The order approving the establishment of the gas-defense plant was signed by Secretary Baker on November 20, 1917. The officers of the Gas Defense Division found in Long Island City, not far from the new chemical plant at Astoria, a group of modern concrete factory buildings which had been put up in this newly developed section by several different concerns, among them the Ford Motor Co., the Goodyear Tire & Rubber Co., and the National Casket Co. One of these buildings, known as the Stewart Building, was taken over by the Government and modern machinery was installed. Mr. R. R. Richardson, of Chicago, was appointed plant manager with a salary of $1 per year. He quickly set to work organizing the factory and its staff. On January 9, 1918, the first few factory operators were hired. Five days later the executive offices at the plant were ready for occupancy. The plant grew apace. One by one the other buildings were absorbed and added to the establishment—first the Goodyear Tire & Rubber building, then the National Casket building. Next a long storage building was built between the Stewart and the Goodyear buildings. Runways were built which connected up the various buildings, and, finally, in July, the Ford Motor building was taken over and connected up to complete the group.
Thus by the summer of 1918 we occupied five large buildings, with a total of over 1,000,000 square feet, or 20 acres, of floor space, connected up to make the gas-defense plant. Of the 12,000 employees in this plant, 8,600 were women. Endeavors were made as far as possible to hire those who had near relatives with the American Expeditionary Forces. The degree of care required in the manufacture of masks was beyond anything known in normal industry, and we rightly believed that this personal interest in the work would bring about greater care in manufacture and inspection. Since the factory was working at top speed a great deal of attention was paid to welfare work.
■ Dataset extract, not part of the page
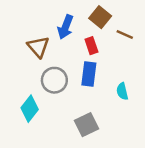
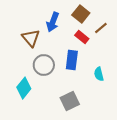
brown line: (125, 34) -> (101, 28), turned -64
red rectangle: (91, 46) -> (82, 37), moved, turned -32

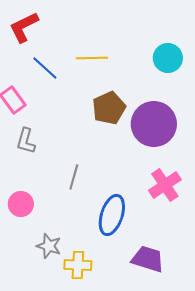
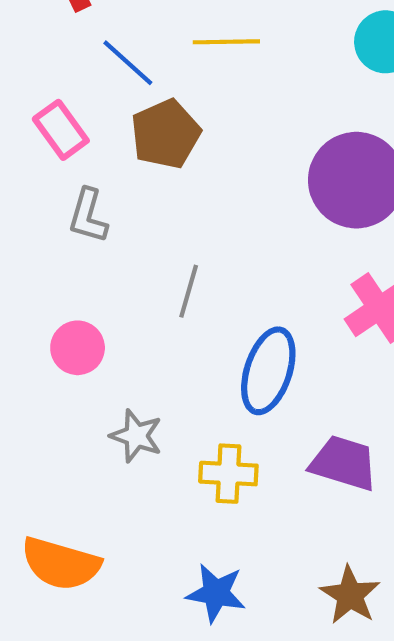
brown pentagon: (109, 108) -> (166, 134), moved
yellow cross: (78, 265) -> (228, 474), moved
Women employees were given 12-minute rest periods both in the morning and the afternoon, and completely furnished attractive rest and recreation rooms were set apart for women in the factory.
GAS-DEFENSE PLANT AT LONG ISLAND CITY.
EMPLOYEES OF GAS-DEFENSE PLANT LONG ISLAND CITY, NOVEMBER 11, 1918.
The plant was unique in more than one respect. At the very start it attempted the supposedly impossible, for it combined in its staff and in its working organization civilian and military personnel. The manager was a civilian, the assistant manager was Lieut. Col. Coonley. Below them on the next tier of the organization were Army officers in charge of several departments and civilians in charge of others. Throughout the plant were certain groups of women workers or inspectors in charge of civilians were others; in charge of sergeants or even privates. The arrangement worked out well and the whole organization pulled together as one team, without reference to civilian or military status. Again, at the start there was laid down a policy of inspection at every single stage of manufacture. The incoming parts, though already inspected at their source, were reinspected and retested. After every operation in the manufacture of the face piece there came an inspection by specially trained women set apart from the operators. Then again, there was a special control inspection. After the face piece was finished, and when assembly was complete, the entire mask went to a final inspection where it was looked over by several trained women, who worked in dark closets and inspected the face pieces over a bright light to make sure that no pin pricks had been made, either maliciously or otherwise. Furthermore, wherever there was an inspector there was a system of checking his or her accuracy, for 5 per cent of every inspector's work was periodically selected at random and checked over by other inspectors.
Hand in hand with this went many of the latest developments of factory operation. The best machinery was employed, conveyors were used wherever possible, and, when changes in the size of the operation or the design of the mask made it advisable, the factory was at once rearranged in order that the flow might always be orderly and continuous.